ONE of the weirdest bits of advice in the face of the threat from Sars is that which tells us there's no need to panic - yet.

Will somebody please inform me as to just when there is a need to panic? In what set of circumstances would it ever be useful to panic? Plenty of people in my neck of the woods are panicking, whipped into a constant state of anxiety by the news coverage concerning Sars all over the papers and on every TV news bulletin. Are the media trying to get us to panic, or what?

But what are the facts? Sure, Sars is a nasty disease, we don't know what causes it and we don't know how to cure it. But the reality is that 95 per cent of the people who catch the disease make a full recovery. Of course, it's sad that anyone dies from it, but what I'm trying to urge is a sense of proportion. I would think far more people die of flu than are likely to perish through Sars. The figure for flu deaths is about 250,000 every year worldwide. What we don't seem to be able to do is make intelligent risk assessments. One of the most dangerous acts you are ever likely to perform is to climb into a motor car and drive out on the open road. Latest figures show that nearly 4,000 people die on the roads in Britain every year: that means you have about a one-in-a-hundred chance of dying in a car crash.

Nobody I've ever met is deterred by this frightening statistic. The fact is we decide that the convenience of travelling by car more than compensates for the risk involved. Another, related, mystery surrounds the comparison of road deaths with railway deaths. Four thousand people killed on the roads each year is a huge number. In a bad year, perhaps 30 might be killed on trains - in most years only six or seven. Yet rail safety is such an obsession in the mass media.

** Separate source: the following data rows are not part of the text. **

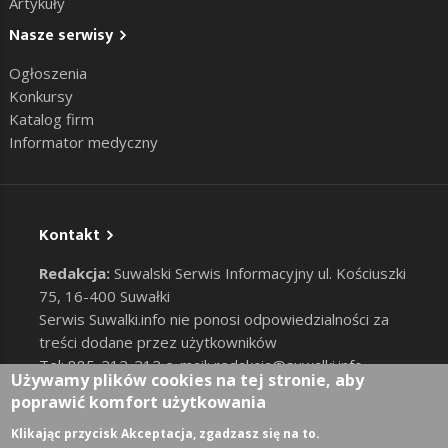
Artykuły
Nasze serwisy
Ogłoszenia
Konkursy
Katalog firm
Informator medyczny
Kontakt
Redakcja:
Suwalski Serwis Informacyjny ul. Kościuszki
75, 16-400 Suwałki
Serwis Suwalki.info nie ponosi odpowiedzialności za
treści dodane przez użytkowników
Tel: 885-212-212 e-mail:
redakcja@suwalki.info
,
Używamy plików cookies na tej stronie, aby
reklama@suwalki.info
poprawić komfort użytkowania
RODO
|
Cookies
Zaloguj
Klikając przycisk Akceptacja, zgadzasz się na to.
User account menu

And now we're seeing some of the most sensational, panic-stricken headlines ever on the subject of Sars. The other day: 'Sars panic will cause financial turmoil'. But I thought they'd just told us there's no need to panic! Of course there will be financial turmoil - if we allow ourselves to be talked into it. I thought Iain Duncan Smith was a fairly level-headed, unexcitable sort of chap, but here he goes saying that the Government ought to classify Sars alongside cholera and smallpox and forcibly quarantine suspected sufferers. He even went so far as to say that the police should be given powers to arrest people with the illness.

Is it really worth causing such commotion and universal panic in an attempt to curtail a disease which has a fatality rate of five per cent? Political leaders and newspaper editors given to whipping up this frenzy should first consider the likely results of their provocation: economic catastrophe worldwide, nobody travelling anywhere, collapse of the airline industry, destruction of world trade, food and materials shortages and so on. And all for what? For an admittedly nasty little bug - but we're hardly talking about bubonic plague or an old-style smallpox epidemic.

Our problem is our desire for a sensation, for shock-horror. The war is over and life resumes its customary dullness. So the bright sparks in the media say: "I know, let's have a plague scare!" For goodness sake, grow up!

* Peter Mullen is Rector of St Michael's, Cornhill, in the City of London, and Chaplain to the Stock Exchange.